As the Missouri River recedes, many sections of the Katy Trail are opening up again for biking and hiking, but officials with Missouri State Parks are telling residents to use caution on the trail.
Katy Trail Coordinator Melanie Robinson-Smith said the trail is open again from Wainwright on east to Hartsburg; she said it's also open from Providence to Rocheport.
"There is a lot of mud in some places along with some debris that we are trying to remove," she said. "These sections are in relatively good shape, though."

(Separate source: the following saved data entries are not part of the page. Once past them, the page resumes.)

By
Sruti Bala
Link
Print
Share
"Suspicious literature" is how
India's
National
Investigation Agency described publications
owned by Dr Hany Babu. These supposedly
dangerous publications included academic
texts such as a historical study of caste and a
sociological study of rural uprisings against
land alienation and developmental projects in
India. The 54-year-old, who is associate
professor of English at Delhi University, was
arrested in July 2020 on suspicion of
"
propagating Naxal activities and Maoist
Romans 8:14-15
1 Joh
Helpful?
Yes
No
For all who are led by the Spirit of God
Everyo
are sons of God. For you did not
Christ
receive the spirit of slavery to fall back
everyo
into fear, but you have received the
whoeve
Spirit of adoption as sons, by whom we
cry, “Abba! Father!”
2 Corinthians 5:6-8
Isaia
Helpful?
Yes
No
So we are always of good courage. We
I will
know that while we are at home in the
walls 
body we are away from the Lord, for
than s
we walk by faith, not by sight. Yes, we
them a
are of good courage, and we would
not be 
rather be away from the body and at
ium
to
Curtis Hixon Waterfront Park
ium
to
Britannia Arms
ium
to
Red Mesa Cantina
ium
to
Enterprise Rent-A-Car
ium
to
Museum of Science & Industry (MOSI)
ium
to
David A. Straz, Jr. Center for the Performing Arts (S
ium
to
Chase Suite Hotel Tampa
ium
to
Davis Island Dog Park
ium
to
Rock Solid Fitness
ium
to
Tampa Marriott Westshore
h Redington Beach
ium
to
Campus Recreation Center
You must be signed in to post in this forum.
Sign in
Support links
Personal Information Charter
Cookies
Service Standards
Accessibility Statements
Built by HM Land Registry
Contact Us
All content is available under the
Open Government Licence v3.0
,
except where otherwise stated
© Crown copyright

As of Thursday afternoon, the Missouri River at Jefferson City was at 23.9 feet. The National Weather Service forecast called for the river to fall to a flood stage of 23 feet sometime Saturday, the first time it's been at that level since late May.

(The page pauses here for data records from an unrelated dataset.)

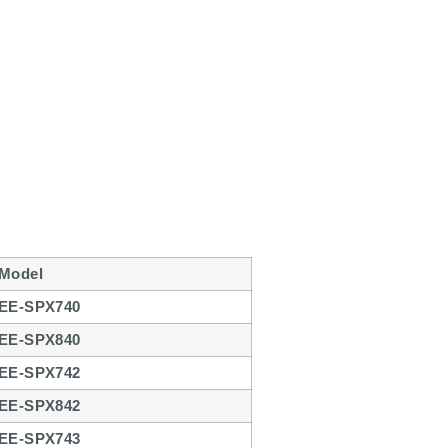
Model
EE-SPX740
EE-SPX840
EE-SPX742
EE-SPX842
EE-SPX743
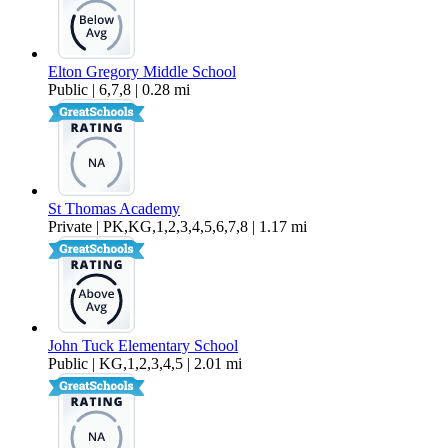
Elton Gregory Middle School
Public | 6,7,8 | 0.28 mi
St Thomas Academy
Private | PK,KG,1,2,3,4,5,6,7,8 | 1.17 mi
John Tuck Elementary School
Public | KG,1,2,3,4,5 | 2.01 mi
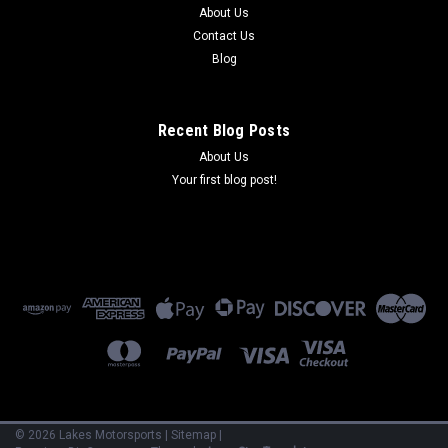
About Us
Contact Us
Blog
Recent Blog Posts
About Us
Your first blog post!
©
2026
Lakes Motorsports
|
Sitemap
|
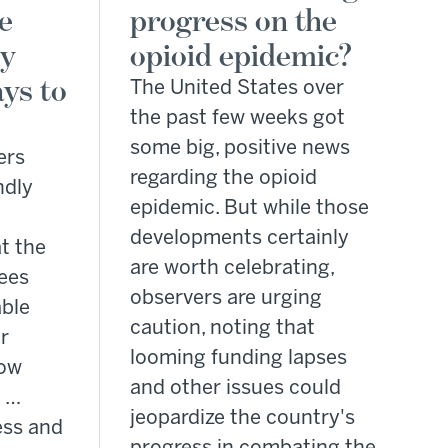
e
progress on the
by
opioid epidemic?
ys to
The United States over
the past few weeks got
some big, positive news
ers
regarding the opioid
ndly
epidemic. But while those
developments certainly
t the
are worth celebrating,
ees
observers are urging
able
caution, noting that
r
looming funding lapses
how
and other issues could
l …
jeopardize the country's
ess and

Robinson-Smith said they left sections of the trail open as long as they could, but some have been closed since early May; others have only been closed since the beginning of last month.
"We see flooding many times on the trail, but this is the worst since the Flood of '93," Robinson-Smith said. "In some places, we're going to have to do assessments of bridges where we'll have to replace decks."

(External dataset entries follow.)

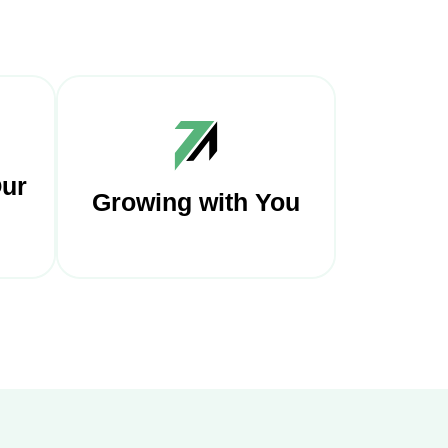
Our
Growing with You
ur
We are constantly updating
ding
our payment options and
nd
adding new features to
sure
Finzor portfolio to keep up
with the times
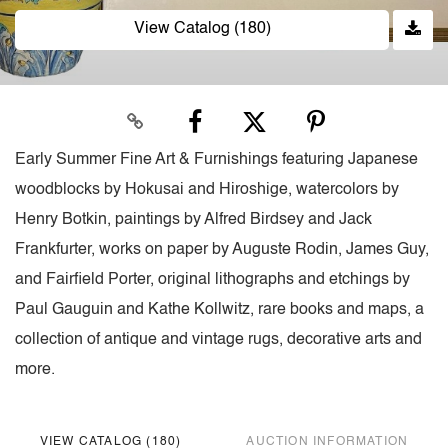
View Catalog (180)
Early Summer Fine Art & Furnishings featuring Japanese
woodblocks by Hokusai and Hiroshige, watercolors by
Henry Botkin, paintings by Alfred Birdsey and Jack
Frankfurter, works on paper by Auguste Rodin, James Guy,
and Fairfield Porter, original lithographs and etchings by
Paul Gauguin and Kathe Kollwitz, rare books and maps, a
collection of antique and vintage rugs, decorative arts and
more.
VIEW CATALOG (180)
AUCTION INFORMATION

On Thursday afternoon, U.S. Corps of Engineers officials announced they would continue releasing water from Gavins Point Dam in South Dakota, the southern most of their dams on the northern end of the Missouri, at a rate of 70,000 cubic feet per second through the end of the month. That's significantly higher than normal for this time of the year, they said, which will mean the Missouri will stay "substantially higher" than normal. The NWS forecast calls for the river to stay at around 22 feet from this weekend through all of next week even though little to no rain is in the forecast for this area.
Robinson-Smith said they did a cursory inspection of the entire Katy Trail, from one end of the state to the other, this week.
"There's a lot of work to be done before we get back to full operation," she said. "How long that will be and how much that will cost, we don't know. For the bridges, we have to do inspections and that means getting underneath them. So until the water gets down low enough, we can't do that."
Hartsburg Mayor Bill Molendorp said it's been nearly two months since the trail from his town to Jefferson City was fully operational. He's glad to see the trail start to be used again.
"I biked on Thursday and saw riders, and that makes me feel good," he said. "We do have businesses that thrive on people coming through on the trail, but they also have good followings so people have still come to support them. The trail I've ridden on, from Hartsburg to Jefferson City, I think, is in pretty good shape."
Before people go out to use the trail, Robinson-Smith recommends they check the website ostateparks.com, which is updated daily about what areas are reopened.
As far as the other major river in the area, the Osage, Truman Dam in Warsaw was releasing 45,000 cfs of water on Thursday afternoon, and Bagnell Dam at Lake of the Ozarks was releasing 50,000 cfs. Corps officials said they want to increase Truman's releases to 50,000 in the next few days after heavy rains at the lake on the Fourth of July weekend caused dams further upstream on the Osage to reduce their releases.